(Task instructions):
Pictures are not repeated. Every line from the beginning of the entries through the one with "аксессуаров для взрослых и детей. Площадка" is restated exactly.

(Extracted data):
--------

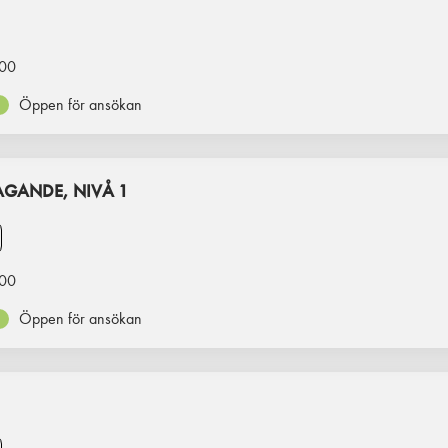
00
Öppen för ansökan
GANDE, NIVÅ 1
00
Öppen för ansökan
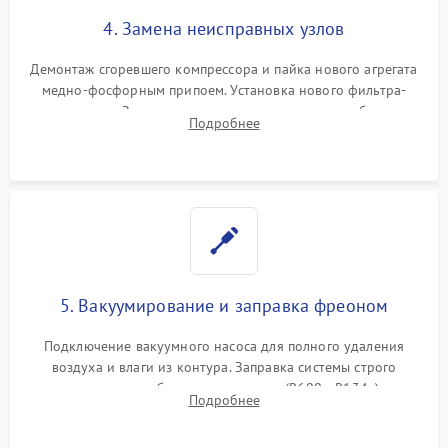
4. Замена неисправных узлов
Демонтаж сгоревшего компрессора и пайка нового агрегата
медно-фосфорным припоем. Установка нового фильтра-
осушителя. Замена изношенных вентиляторов обдува,
Подробнее
сломанных заслонок или поврежденных дверных петель.
5. Вакуумирование и заправка фреоном
Подключение вакуумного насоса для полного удаления
воздуха и влаги из контура. Заправка системы строго
дозированным объемом хладагента (R600a, R134a) по
Подробнее
электронным весам. Контроль рабочего давления в системе.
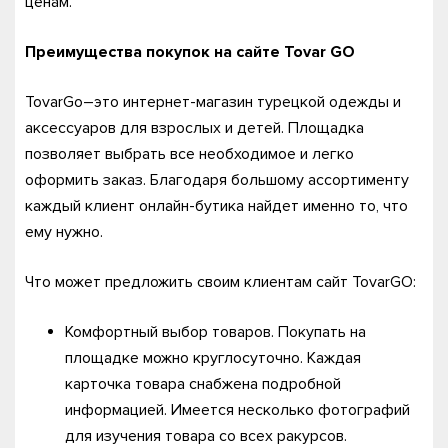
ценам.
Преимущества покупок на сайте Tovar GO
TovarGo–это интернет-магазин турецкой одежды и
аксессуаров для взрослых и детей. Площадка
позволяет выбрать все необходимое и легко
оформить заказ. Благодаря большому ассортименту
каждый клиент онлайн-бутика найдет именно то, что
ему нужно.
Что может предложить своим клиентам сайт TovarGO:
Комфортный выбор товаров. Покупать на
площадке можно круглосуточно. Каждая
карточка товара снабжена подробной
информацией. Имеется несколько фотографий
для изучения товара со всех ракурсов.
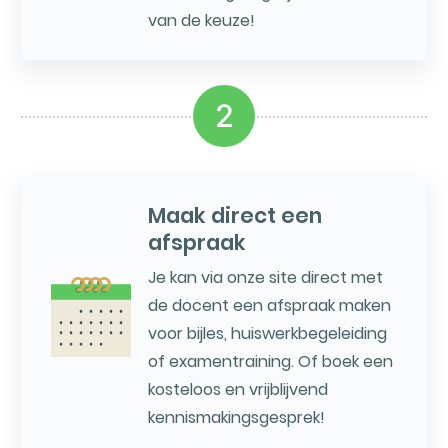
van de keuze!
2
Maak direct een
afspraak
Je kan via onze site direct met
de docent een afspraak maken
voor bijles, huiswerkbegeleiding
of examentraining. Of boek een
kosteloos en vrijblijvend
kennismakingsgesprek!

--------

(Written answer):
00
Öppen för ansökan
GANDE, NIVÅ 1
00
Öppen för ansökan
4. Замена неисправных узлов
Демонтаж сгоревшего компрессора и пайка нового агрегата
медно-фосфорным припоем. Установка нового фильтра-
осушителя. Замена изношенных вентиляторов обдува,
Подробнее
сломанных заслонок или поврежденных дверных петель.
5. Вакуумирование и заправка фреоном
Подключение вакуумного насоса для полного удаления
воздуха и влаги из контура. Заправка системы строго
дозированным объемом хладагента (R600a, R134a) по
Подробнее
электронным весам. Контроль рабочего давления в системе.
ценам.
Преимущества покупок на сайте Tovar GO
TovarGo–это интернет-магазин турецкой одежды и
аксессуаров для взрослых и детей. Площадка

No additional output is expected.